**What you are asked to do**
For this listing, reproduce the line with "HTHayat ekibi olarak", the line with "All rights reserved", and the lines between, exactly as they stand. Leave out pictures and all other lines.

**Exercise data**

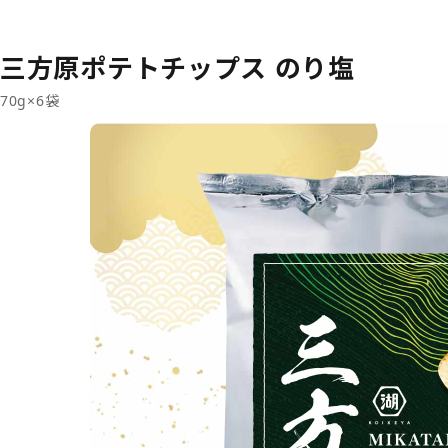
三方原ポテトチップス のり塩
70g×6袋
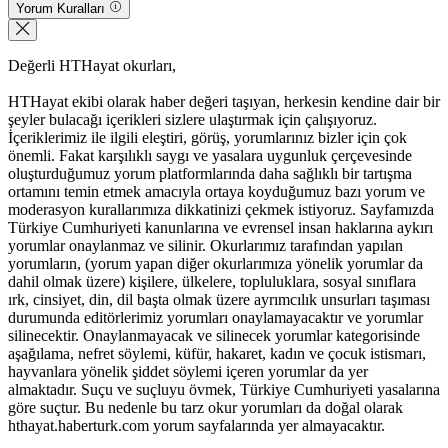
Yorum Kuralları
Değerli HTHayat okurları,
HTHayat ekibi olarak haber değeri taşıyan, herkesin kendine dair bir
şeyler bulacağı içerikleri sizlere ulaştırmak için çalışıyoruz.
İçeriklerimiz ile ilgili eleştiri, görüş, yorumlarınız bizler için çok
önemli. Fakat karşılıklı saygı ve yasalara uygunluk çerçevesinde
oluşturduğumuz yorum platformlarında daha sağlıklı bir tartışma
ortamını temin etmek amacıyla ortaya koyduğumuz bazı yorum ve
moderasyon kurallarımıza dikkatinizi çekmek istiyoruz. Sayfamızda
Türkiye Cumhuriyeti kanunlarına ve evrensel insan haklarına aykırı
yorumlar onaylanmaz ve silinir. Okurlarımız tarafından yapılan
yorumların, (yorum yapan diğer okurlarımıza yönelik yorumlar da
dahil olmak üzere) kişilere, ülkelere, topluluklara, sosyal sınıflara
ırk, cinsiyet, din, dil başta olmak üzere ayrımcılık unsurları taşıması
durumunda editörlerimiz yorumları onaylamayacaktır ve yorumlar
silinecektir. Onaylanmayacak ve silinecek yorumlar kategorisinde
aşağılama, nefret söylemi, küfür, hakaret, kadın ve çocuk istismarı,
hayvanlara yönelik şiddet söylemi içeren yorumlar da yer
almaktadır. Suçu ve suçluyu övmek, Türkiye Cumhuriyeti yasalarına
göre suçtur. Bu nedenle bu tarz okur yorumları da doğal olarak
hthayat.haberturk.com yorum sayfalarında yer almayacaktır.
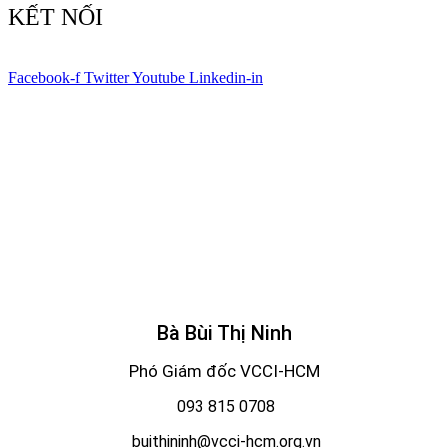
KẾT NỐI
Facebook-f
Twitter
Youtube
Linkedin-in
© Bản quyền
VCCI-HCM
| All rights reserved
Bà Bùi Thị Ninh
Phó Giám đốc VCCI-HCM
093 815 0708
buithininh@vcci-hcm.org.vn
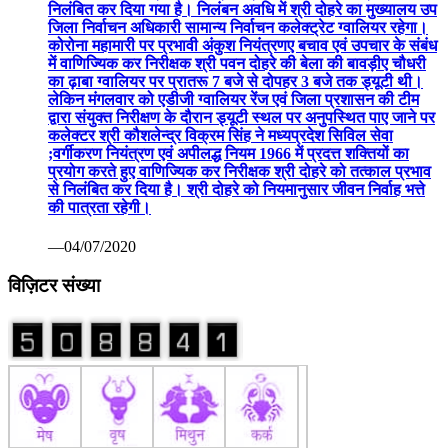
निलंबित कर दिया गया है। निलंबन अवधि में श्री दोहरे का मुख्यालय उप
जिला निर्वाचन अधिकारी सामान्य निर्वाचन कलेक्ट्रेट ग्वालियर रहेगा।
कोरोना महामारी पर प्रभावी अंकुश नियंत्रणए बचाव एवं उपचार के संबंध
में वाणिज्यिक कर निरीक्षक श्री पवन दोहरे की बेला की बावड़ीए चौधरी
का ढ़ाबा ग्वालियर पर प्रातरू 7 बजे से दोपहर 3 बजे तक ड्यूटी थी।
लेकिन मंगलवार को एडीजी ग्वालियर रेंज एवं जिला प्रशासन की टीम
द्वारा संयुक्त निरीक्षण के दौरान ड्यूटी स्थल पर अनुपस्थित पाए जाने पर
कलेक्टर श्री कौशलेन्द्र विक्रम सिंह ने मध्यप्रदेश सिविल सेवा
;वर्गीकरण नियंत्रण एवं अपीलद्ध नियम 1966 में प्रदत्त शक्तियों का
प्रयोग करते हुए वाणिज्यिक कर निरीक्षक श्री दोहरे को तत्काल प्रभाव
से निलंबित कर दिया है। श्री दोहरे को नियमानुसार जीवन निर्वाह भत्ते
की पात्रता रहेगी।
—04/07/2020
विज़िटर संख्या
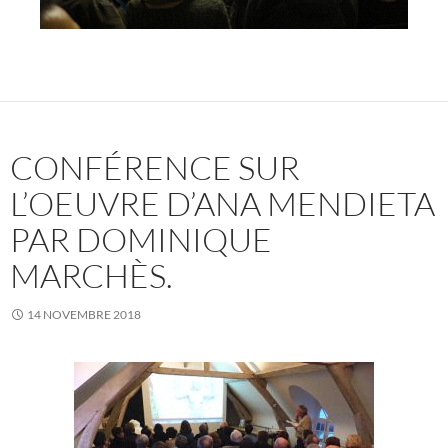
CONFÉRENCE SUR
L’OEUVRE D’ANA MENDIETA
PAR DOMINIQUE
MARCHÈS.
14 NOVEMBRE 2018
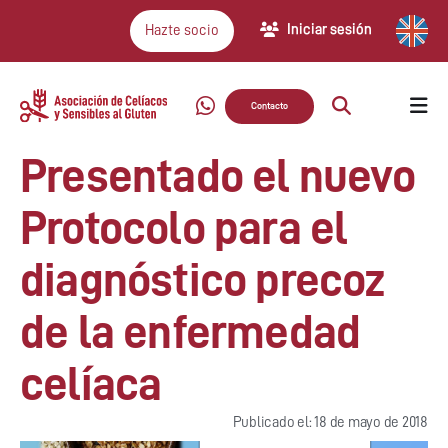
Iniciar sesión
Hazte socio
Contacto
Presentado el nuevo
Protocolo para el
diagnóstico precoz
de la enfermedad
celíaca
Publicado el: 18 de mayo de 2018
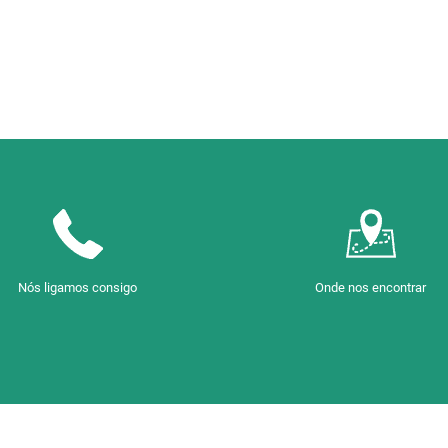
Nós ligamos consigo
Onde nos encontrar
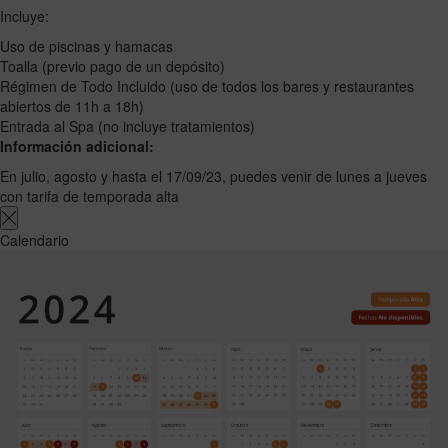
Incluye:
Uso de piscinas y hamacas
Toalla (previo pago de un depósito)
Régimen de Todo Incluido (uso de todos los bares y restaurantes
abiertos de 11h a 18h)
Entrada al Spa (no incluye tratamientos)
Información adicional:
En julio, agosto y hasta el 17/09/23, puedes venir de lunes a jueves
con tarifa de temporada alta
Calendario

**Result of this task**
HTHayat ekibi olarak haber değeri taşıyan, herkesin kendine dair bir
şeyler bulacağı içerikleri sizlere ulaştırmak için çalışıyoruz.
İçeriklerimiz ile ilgili eleştiri, görüş, yorumlarınız bizler için çok
önemli. Fakat karşılıklı saygı ve yasalara uygunluk çerçevesinde
oluşturduğumuz yorum platformlarında daha sağlıklı bir tartışma
ortamını temin etmek amacıyla ortaya koyduğumuz bazı yorum ve
moderasyon kurallarımıza dikkatinizi çekmek istiyoruz. Sayfamızda
Türkiye Cumhuriyeti kanunlarına ve evrensel insan haklarına aykırı
yorumlar onaylanmaz ve silinir. Okurlarımız tarafından yapılan
yorumların, (yorum yapan diğer okurlarımıza yönelik yorumlar da
dahil olmak üzere) kişilere, ülkelere, topluluklara, sosyal sınıflara
ırk, cinsiyet, din, dil başta olmak üzere ayrımcılık unsurları taşıması
durumunda editörlerimiz yorumları onaylamayacaktır ve yorumlar
silinecektir. Onaylanmayacak ve silinecek yorumlar kategorisinde
aşağılama, nefret söylemi, küfür, hakaret, kadın ve çocuk istismarı,
hayvanlara yönelik şiddet söylemi içeren yorumlar da yer
almaktadır. Suçu ve suçluyu övmek, Türkiye Cumhuriyeti yasalarına
göre suçtur. Bu nedenle bu tarz okur yorumları da doğal olarak
hthayat.haberturk.com yorum sayfalarında yer almayacaktır.
KẾT NỐI
Facebook-f
Twitter
Youtube
Linkedin-in
© Bản quyền
VCCI-HCM
| All rights reserved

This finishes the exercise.